Here is a simple guide to tabletop photography that includes tips, ideas, and setup.

Tabletop photography is a kind of still-life photography where the objects are placed on a table to be photographed. The objects are kept standing on the table or in a lay-flat manner (usually food, drinks, gadgets, jewelry, lifestyle, travel, and even toy photography done indoors) for them to be photographed.

figurines miniature photography
Photo by Daniel K Cheung 

Tabletop photography can be of two main categories and could be used to photograph,

  • Products for commercial purposes or
  • For creative photography like food, lifestyle, and even some still life. Flat lays are also a kind of tabletop photography

Tabletop photos shot for commercial use usually have a white background, and the object fills most of the frame (usually greater than 50% to 70%). The image needs to be bright with proper lighting, minimal shadows, accurate focus, and with a good depth of field so that the subject details are clearly visible.

When capturing styled images like food and lifestyle, it is more about creativity and visual appeal/aesthetics. These images are artistic and have a concept.

These creative images are mostly captured for advertisements, magazines, or for sharing on social media. Because of these reasons, exciting props, beautiful backgrounds, colors, and subjects are used, and sometimes even a pet or a human element is included in the frame.

tabletop photography coffee with flowers
Photo by Micheile

What You Will Need For Tabletop Photography

For successful tabletop photography, you will need to have a few basic things for the setup and photography. Most of these are things that you will already have lying around the house.

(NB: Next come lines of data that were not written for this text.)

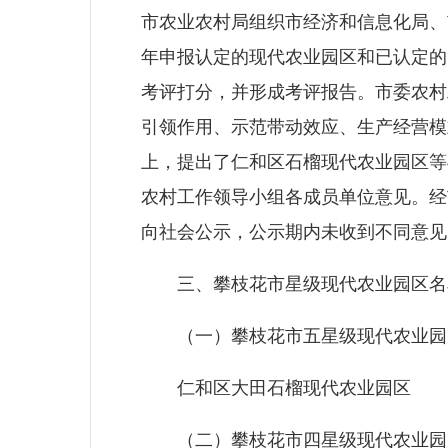
市农业农村局组织市经济和信息化局、
年申报认定的现代农业园区和已认定的
考评打分，并形成考评报告。市委农村
引领作用、示范带动效应、生产经营模
上，提出了仁和区石榴现代农业园区等
农村工作领导小组各成员单位意见。经市
向社会公示，公示期内未收到不同意见
三、攀枝花市星级现代农业园区名
（一）攀枝花市五星级现代农业园
仁和区大田石榴现代农业园区
（二）攀枝花市四星级现代农业园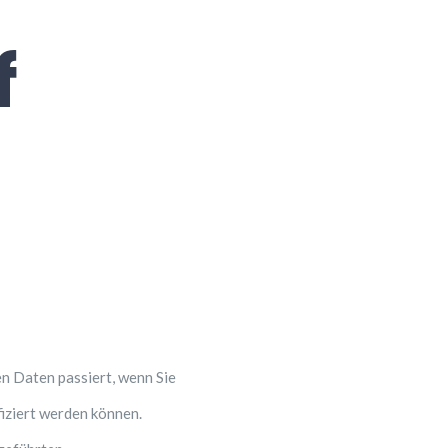
f
n Daten passiert, wenn Sie
iziert werden können.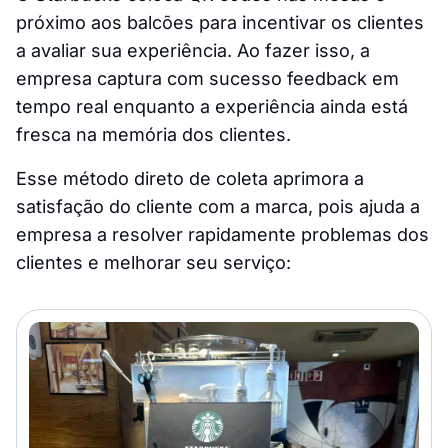
próximo aos balcões para incentivar os clientes
a avaliar sua experiência. Ao fazer isso, a
empresa captura com sucesso feedback em
tempo real enquanto a experiência ainda está
fresca na memória dos clientes.
Esse método direto de coleta aprimora a
satisfação do cliente com a marca, pois ajuda a
empresa a resolver rapidamente problemas dos
clientes e melhorar seu serviço:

  • A camera can shoot in manual mode, but remember that you can also use a smartphone for this type of photography.
  • A macro lens will work great for product photography but is not necessary. A 35mm lens will work great for products, other tabletop setups, and flat-lay images. If you have a kit lens, use it at the desired focal length based on how wide or narrow you want the frame.
  • You need a sturdy surface to set the scene or the product that you will be photographing. You could choose a normal table, bench, or any other surface to photograph your subject/s.
tabletop photography chair with shadows
Photo by Nathan DeFiesta
  • The table or surface can be of your preference. You can choose to have an artistic one depending on what you shoot, for example, for food and lifestyle, or you can choose any surface and use an exciting background that will go well with the subject/s that you are photographing.
  • Some backgrounds you can use are white paper for product photography. Sometimes black and other colors or textures will work great, too, depending on the product.
product photography black background
Photo by Cierra Henderson
  • Other great backgrounds for tabletop photography are attractive fabrics, textures, weathered wood, other wood boards, metal sheets (especially rustic-looking ones), foam boards, vinyl boards, placemats, etc. It depends on the subject and the final results you are looking to achieve.
  • If you have a temporary setup where you will need to hang backgrounds to capture a photo, you will also need some stands, clips, clamps, etc.
  • For photographing food, you will need some cutleries, dishes, stands, new props, kitchen towels, and any other styling items that are relevant to what you wish to photograph and the end results you are looking to achieve. Tiny plants and candles can add life and mood to an image. It is good to use props associated with the main subject and story so the resulting image looks meaningful.
food photography with wooden props
Photo by Mariana Medvedeva
  • A misting bottle can be a great accessory to make subjects look fresh where applicable. It can also be used to create some effects when capturing your subject, especially when they are backlit.
  • Tabletop photography is usually done indoors. To keep it natural and straightforward, you need an excellent natural light source, like a large window or door.
  • You can use a reflector for fill light or a sheet of white paper or board.
  • A tripod will be an excellent accessory for tabletop photography, as you will sometimes shoot from a top-down perspective with the camera at 90 degrees to the table. This is mainly for flat-lay setups. Having a tripod otherwise will allow you to shoot at low iso for high-quality images, be flexible with composition, and help avoid camera shake.
flatlay setup
Photo by Nubelson Fernandes

Preparation And Setting Up The Scene

With tabletop photography, you do not need to worry about specific gear and accessories. Start with the equipment that you already have. Brainstorm ideas based on why you want to capture this particular photograph and then decide on a scene, setup, or object you wish to photograph.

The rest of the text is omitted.